[Opening DATA RECORDS section]
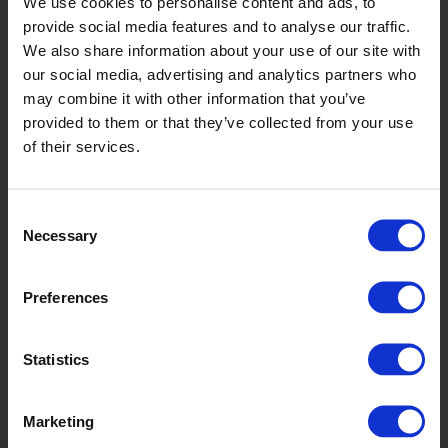
We use cookies to personalise content and ads, to
Graphite
provide social media features and to analyse our traffic.
X2546R11
We also share information about your use of our site with
our social media, advertising and analytics partners who
may combine it with other information that you’ve
provided to them or that they’ve collected from your use
of their services.
Consent
Necessary
Selection
Whisper
Preferences
X2548R11
Statistics
Marketing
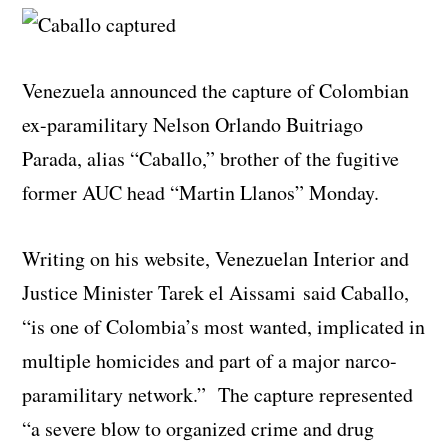
Venezuela announced the capture of Colombian
ex-paramilitary Nelson Orlando Buitriago
Parada, alias “Caballo,” brother of the fugitive
former AUC head “Martin Llanos” Monday.
Writing on his website, Venezuelan Interior and
Justice Minister Tarek el Aissami said Caballo,
“is one of Colombia’s most wanted, implicated in
multiple homicides and part of a major narco-
paramilitary network.” The capture represented
“a severe blow to organized crime and drug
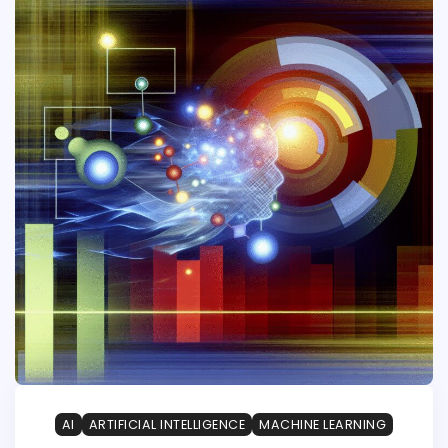
AI
ARTIFICIAL INTELLIGENCE
MACHINE LEARNING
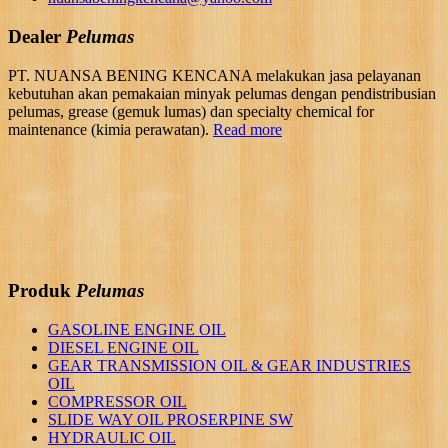
Dealer
Pelumas
PT. NUANSA BENING KENCANA melakukan jasa pelayanan
kebutuhan akan pemakaian minyak pelumas dengan pendistribusian
pelumas, grease (gemuk lumas) dan specialty chemical for
maintenance (kimia perawatan).
Read more
Produk
Pelumas
GASOLINE ENGINE OIL
DIESEL ENGINE OIL
GEAR TRANSMISSION OIL & GEAR INDUSTRIES
OIL
COMPRESSOR OIL
SLIDE WAY OIL PROSERPINE SW
HYDRAULIC OIL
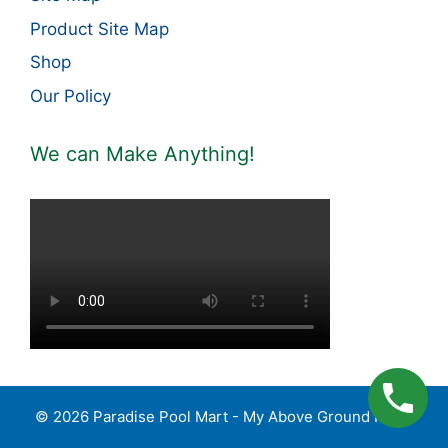
Product Site Map
Shop
Our Policy
We can Make Anything!
© 2026 Paradise Pool Mart - My Above Ground Pools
[Closing DATA RECORDS section]
Output each entry exactly. Skip the pictures.

RESULT.
We use cookies to personalise content and ads, to
Graphite
provide social media features and to analyse our traffic.
X2546R11
We also share information about your use of our site with
our social media, advertising and analytics partners who
may combine it with other information that you’ve
provided to them or that they’ve collected from your use
of their services.
Consent
Necessary
Selection
Whisper
Preferences
X2548R11
Statistics
Marketing
Venezuela announced the capture of Colombian
ex-paramilitary Nelson Orlando Buitriago
Parada, alias “Caballo,” brother of the fugitive
former AUC head “Martin Llanos” Monday.
Writing on his website, Venezuelan Interior and
Justice Minister Tarek el Aissami said Caballo,
“is one of Colombia’s most wanted, implicated in
multiple homicides and part of a major narco-
paramilitary network.” The capture represented
“a severe blow to organized crime and drug
AI
ARTIFICIAL INTELLIGENCE
MACHINE LEARNING
Dealer
Pelumas
PT. NUANSA BENING KENCANA melakukan jasa pelayanan
kebutuhan akan pemakaian minyak pelumas dengan pendistribusian
pelumas, grease (gemuk lumas) dan specialty chemical for
maintenance (kimia perawatan).
Read more
Produk
Pelumas
GASOLINE ENGINE OIL
DIESEL ENGINE OIL
GEAR TRANSMISSION OIL & GEAR INDUSTRIES
OIL
COMPRESSOR OIL
SLIDE WAY OIL PROSERPINE SW
HYDRAULIC OIL
Product Site Map
Shop
Our Policy
We can Make Anything!
© 2026 Paradise Pool Mart - My Above Ground Pools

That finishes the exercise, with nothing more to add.